======== RECORDS SUPPLIED ========

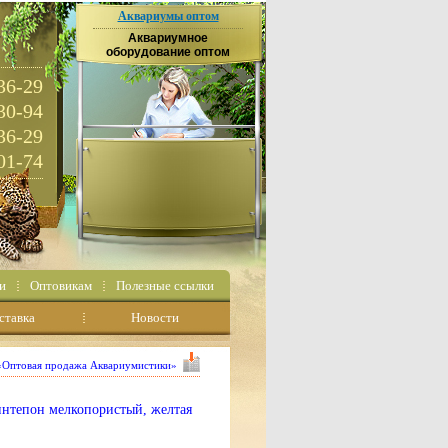
Аквариумы оптом
Аквариумное
оборудование оптом
36-29
30-94
36-29
01-74
и
Оптовикам
Полезные ссылки
ставка
Новости
 «Оптовая продажа Аквариумистики»
нтепон мелкопористый, желтая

========

- PROBLEM STATEMENT: In the entries above, identify each line that includes the string "оптом", then copy it.

- RESULT FOR THIS TASK:
Аквариумы оптом
оборудование оптом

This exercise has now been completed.